After the trip to Italy, I sent Louis VanSlooten’s son Tom a few notes about the visit and a few pictures—including photos of the cave.

Tom wrote back, “I showed your pictures to my Dad last night and he was very excited to see them. The picture of the cave with the stones in front of it he recognized as well.

“He said that when they hid there they had many of the stones inside the entrance so that once inside they could stack them up to close off the entrance, making it look like nobody could be inside.

“While hiding in one of them, a local student brought them some food, and this student found out from conversation that my dad had engineering experience. Well, this student was enrolled in an art class and had an assignment where he had to turn in some drawings. He told my dad that engineers can draw and if he didn’t do the drawings for him, he would turn them in to the Germans in the area.

“My dad did the drawings, but after he finished them he and Luther didn’t stay around to find out if the student passed the class with dad’s drawings. My dad often wondered what grade he received on those drawings.”

Marino, Antonello, and Anne. This hilltop, now heavily wooded, was cultivated during the war.

“Everyone used to basically walk up the side of that cliff,” Anne said. “There were very steep paths that they made to come up here.

“But now the rains have washed them all away.

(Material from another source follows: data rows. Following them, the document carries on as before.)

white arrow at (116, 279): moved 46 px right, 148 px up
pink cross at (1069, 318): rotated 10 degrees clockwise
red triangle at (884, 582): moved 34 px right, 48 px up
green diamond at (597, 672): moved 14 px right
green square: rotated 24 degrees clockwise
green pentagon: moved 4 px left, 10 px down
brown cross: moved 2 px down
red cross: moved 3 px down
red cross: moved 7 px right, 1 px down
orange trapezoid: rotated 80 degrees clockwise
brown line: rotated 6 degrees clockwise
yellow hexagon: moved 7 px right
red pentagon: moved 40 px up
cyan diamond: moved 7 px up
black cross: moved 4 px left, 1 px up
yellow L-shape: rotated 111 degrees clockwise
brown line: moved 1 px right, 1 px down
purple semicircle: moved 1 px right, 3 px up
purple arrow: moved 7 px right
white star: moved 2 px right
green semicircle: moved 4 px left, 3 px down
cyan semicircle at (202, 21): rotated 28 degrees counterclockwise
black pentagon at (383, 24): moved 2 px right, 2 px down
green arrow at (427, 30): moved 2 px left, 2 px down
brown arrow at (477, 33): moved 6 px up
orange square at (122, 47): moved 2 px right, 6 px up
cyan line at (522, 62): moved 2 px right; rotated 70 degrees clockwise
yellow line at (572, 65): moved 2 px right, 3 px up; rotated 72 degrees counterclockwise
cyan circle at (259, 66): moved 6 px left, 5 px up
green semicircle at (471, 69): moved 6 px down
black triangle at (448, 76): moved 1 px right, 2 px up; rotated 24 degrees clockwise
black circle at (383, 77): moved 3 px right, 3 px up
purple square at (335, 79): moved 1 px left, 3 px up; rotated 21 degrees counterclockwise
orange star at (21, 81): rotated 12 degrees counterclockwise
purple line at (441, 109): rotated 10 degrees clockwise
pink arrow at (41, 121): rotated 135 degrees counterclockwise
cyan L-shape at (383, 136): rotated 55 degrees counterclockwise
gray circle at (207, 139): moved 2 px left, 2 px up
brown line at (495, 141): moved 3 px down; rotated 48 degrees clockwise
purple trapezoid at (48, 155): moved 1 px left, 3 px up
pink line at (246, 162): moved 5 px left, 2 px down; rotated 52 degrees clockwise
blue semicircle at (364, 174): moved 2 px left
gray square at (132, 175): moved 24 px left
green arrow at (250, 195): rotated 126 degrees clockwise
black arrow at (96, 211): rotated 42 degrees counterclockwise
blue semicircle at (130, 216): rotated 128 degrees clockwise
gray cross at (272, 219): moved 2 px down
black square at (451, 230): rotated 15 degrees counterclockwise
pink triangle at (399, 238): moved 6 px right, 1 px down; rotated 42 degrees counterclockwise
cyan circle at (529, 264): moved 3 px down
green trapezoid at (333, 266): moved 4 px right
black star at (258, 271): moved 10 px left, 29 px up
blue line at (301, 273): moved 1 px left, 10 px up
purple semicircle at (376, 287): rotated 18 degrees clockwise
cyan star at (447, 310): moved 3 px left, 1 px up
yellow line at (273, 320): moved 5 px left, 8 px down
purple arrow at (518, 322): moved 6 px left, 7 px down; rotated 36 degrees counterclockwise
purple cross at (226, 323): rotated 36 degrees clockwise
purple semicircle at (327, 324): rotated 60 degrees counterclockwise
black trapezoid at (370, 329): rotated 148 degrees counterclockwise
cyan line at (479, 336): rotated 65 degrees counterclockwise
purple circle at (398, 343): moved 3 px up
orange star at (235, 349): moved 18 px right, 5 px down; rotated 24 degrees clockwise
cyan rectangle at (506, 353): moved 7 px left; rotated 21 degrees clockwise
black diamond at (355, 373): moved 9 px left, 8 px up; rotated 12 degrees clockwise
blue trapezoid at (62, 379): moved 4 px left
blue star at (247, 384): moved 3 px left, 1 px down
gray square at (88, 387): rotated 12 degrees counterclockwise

If people aren’t using them they disappear in time.”

An Earlier Visit

Iginia and Luigi Palmoni, with Louis VanSlooten (left) and Luther Shields (right).

In January 2008, Ian McCarthy of Casa della Memoria in Servigliano first located the Palmoni home. He took a few photos for Tom VanSlooten that day and talked with Giuseppe Palmoni (Marino’s cousin).

Giuseppe Palmoni in the stables beneath Casa Palmoni.

Giuseppe told Ian that he remembers his family taking food to the escaped prisoners when they were hiding in caves in the rock face above. He was three years old at the time, but remembers that the men called him Joe.

As mentioned above, the widow Marziali left the property and the houses on it to an order of nuns. The nuns, now old, had decided to sell the property. Giuseppe confirmed that an English couple had purchased it.

On receiving the photos, Tom wrote to Ian, “We had my parents over last night for dinner. My father confirmed that this is the house where he stayed and was helped by the Palmoni family for approximately three months in late 1943.

“He remembers Giuseppe Palmoni. He said Giuseppe would always follow Luther around and wanted to be picked up and held, and that Giuseppe was fascinated by the pigeons that were always around where the oxen were kept. He would point at them and say “pigeon” in Italian over and over again.”

Tom continued, “In the photo of the small building with part of the roof missing, my father also remembers an old car that was kept there. He said it was old, maybe from the 1920’s, but it was in nice condition.

“He thought to himself that someday he would go back and buy that car. A young man and his dream of car ownership, imagine that….”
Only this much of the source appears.